→ WHAT IS NEEDED
Transcribe exactly the line containing "Обзор автоматических диспенсеров" and every line after it, through the end of the records below.

Transcribed page contents:
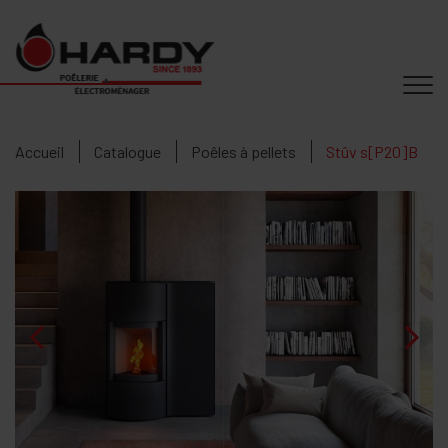
Accueil
Catalogue
Poêles à pellets
Stûv s[P20]B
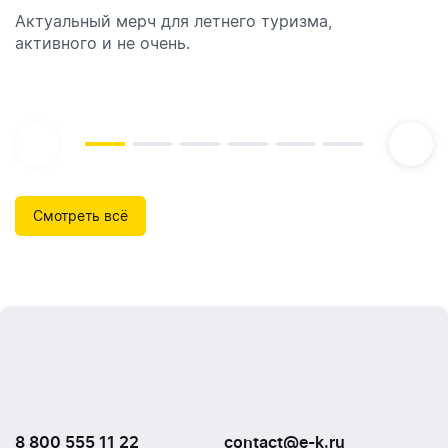
Актуальный мерч для летнего туризма,
Обзор автоматических диспенсеров для мыла,
активного и не очень.
которые идеально подходят для брендирования.
Смотреть всё
8 800 555 11 22
contact@e-k.ru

→ OUTPUT FOR THIS EXERCISE
Обзор автоматических диспенсеров для мыла,
активного и не очень.
которые идеально подходят для брендирования.
Смотреть всё
8 800 555 11 22
contact@e-k.ru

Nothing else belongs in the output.